3. POINTS SPÉCIFIQUES CONCERNANT LES INFECTIONS PROTHÉTIQUES EN CHIRURGIE VASCULAIRE
L’essentiel des stratégies d’évaluation et de prophylaxie présentées dans les
paragraphes précédents s’appliquent à tout type de chirurgie prothétique. Nous
développerons brièvement dans cette partie les quelques spécificités liées à la
Questions pour un champion en Anesthésie
115
chirurgie vasculaire. Dans cette chirurgie, les interventions avec mise en place
de matériel se compliquent d’infection de prothèse dans 1 à 4 % des cas [32].

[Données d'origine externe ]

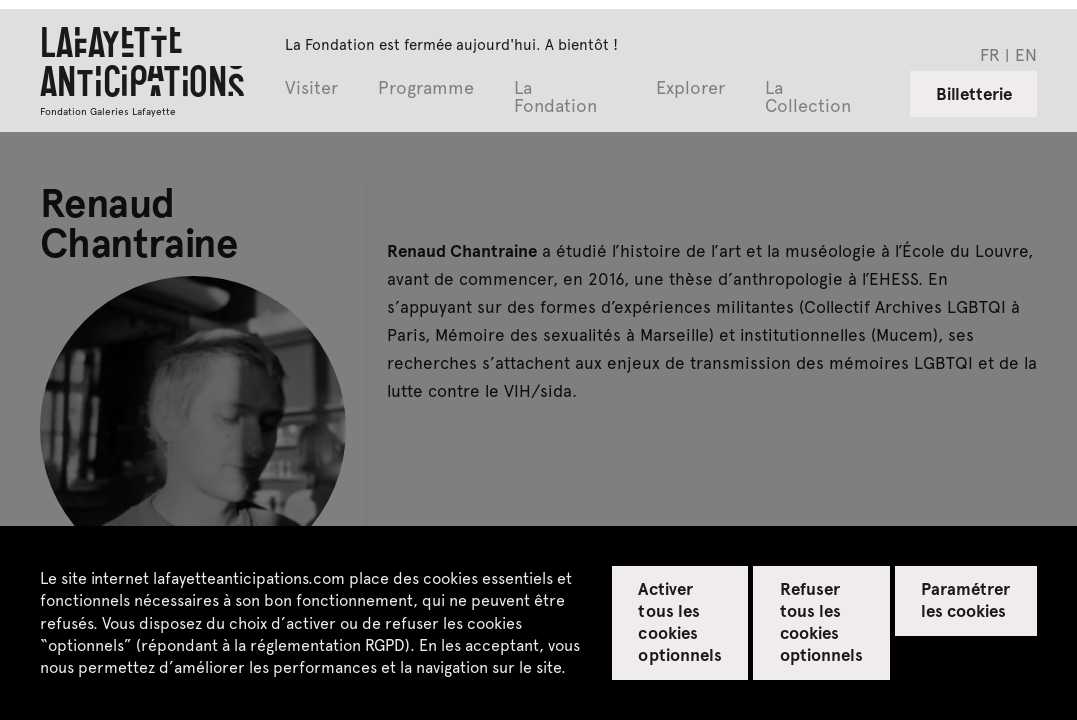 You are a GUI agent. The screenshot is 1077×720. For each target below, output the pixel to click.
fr (990, 54)
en (1026, 54)
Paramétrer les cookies (965, 599)
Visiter (311, 88)
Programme (426, 88)
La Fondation (555, 97)
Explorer (690, 88)
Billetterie (974, 93)
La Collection (808, 97)
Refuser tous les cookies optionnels (821, 621)
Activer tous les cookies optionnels (679, 621)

Au-delà du sepsis, il existe un risque thrombotique élevé pouvant mettre en jeu
le pronostic vital et fonctionnel du patient à court terme. La microbiologie des
infections prothétiques vasculaires est proche de celles des infections orthopédiques avec une prédominance de Staphylococcus [33]. Ainsi, une stratégie
basée sur le dépistage du SARM en chirurgie vasculaire semble pertinente en
termes de réduction de la morbi-mortalité [34]. Cette stratégie pourrait être
dirigée notamment sur les sites concernés par la chirurgie (dépistage du SARM
au niveau du nez, aisselles et périnée dans le cas d’un pontage axillo-bifémoral
par exemple). Les molécules recommandées pour l’antibioprophylaxie en
contexte communautaire sont la céfazoline et la céfuroxime [10]. Chez les patients
hospitalisés plus de 48 h, bénéficiant d’une ré intervention précoce ou porteurs
de SARM, une antibioprophylaxie par vancomycine sera instaurée selon les
modalités exposées précédemment. Il convient de noter qu’il n’est pas recommandé d’ajouter une molécule anti-BGN en cas d’utilisation de vancomycine. De
même, contrairement à la chirurgie orthopédique prothétique, en cas d’allergie à
la pénicilline, la vancomycine utilisée seule est l’alternative de choix [10]. Enfin,
l’utilisation de prothèses imprégnées d’antibiotiques pourrait présenter un intérêt
anti-infectieux mais il n’existe pas à ce jour de séries concernant l’utilisation
éventuelle de ces matériels chez l’homme [35].
CONCLUSION
L’antibioprophylaxie des chirurgies prothétiques doit répondre à des critères
de qualité bien établis. Le dépistage du portage de SARM chez les sujets à risque
puis la décontamination et l’utilisation de vancomycine chez les patients porteurs
de SARM, est une stratégie logique et étayée par plusieurs études. Son impact
sur l’écosystème doit faire l’objet d’une attention particulière.